§ **Saved data entries**
• • •
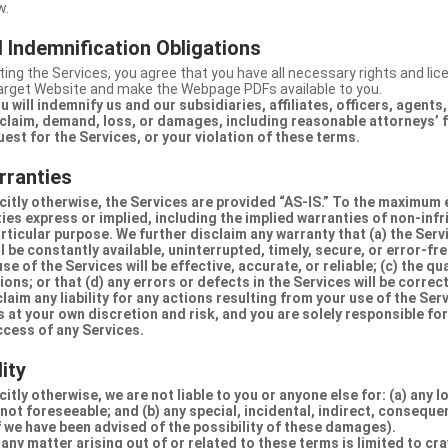
w.
 Indemnification Obligations
ing the Services, you agree that you have all necessary rights and li
Target Website and make the Webpage PDFs available to you.
u will indemnify us and our subsidiaries, affiliates, officers, agent
claim, demand, loss, or damages, including reasonable attorneys’ fe
uest for the Services, or your violation of these terms.
rranties
citly otherwise, the Services are provided “AS-IS.” To the maximum 
ties express or implied, including the implied warranties of non-inf
articular purpose. We further disclaim any warranty that (a) the Serv
 be constantly available, uninterrupted, timely, secure, or error-fre
e of the Services will be effective, accurate, or reliable; (c) the qua
ons; or that (d) any errors or defects in the Services will be correc
claim any liability for any actions resulting from your use of the Se
 at your own discretion and risk, and you are solely responsible fo
ccess of any Services.
lity
itly otherwise, we are not liable to you or anyone else for: (a) any l
 not foreseeable; and (b) any special, incidental, indirect, conseque
 we have been advised of the possibility of these damages).
in any matter arising out of or related to these terms is limited to c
• • •
§ **Work order**
Word for word, give again the lines from the first entry to the line with "be constantly available, uninterrupted, timely, secure, or", inclusive. Exclude the pictures.

§ **Result of this exercise**
w.
 Indemnification Obligations
ing the Services, you agree that you have all necessary rights and li
Target Website and make the Webpage PDFs available to you.
u will indemnify us and our subsidiaries, affiliates, officers, agent
claim, demand, loss, or damages, including reasonable attorneys’ fe
uest for the Services, or your violation of these terms.
rranties
citly otherwise, the Services are provided “AS-IS.” To the maximum 
ties express or implied, including the implied warranties of non-inf
articular purpose. We further disclaim any warranty that (a) the Serv
 be constantly available, uninterrupted, timely, secure, or error-fre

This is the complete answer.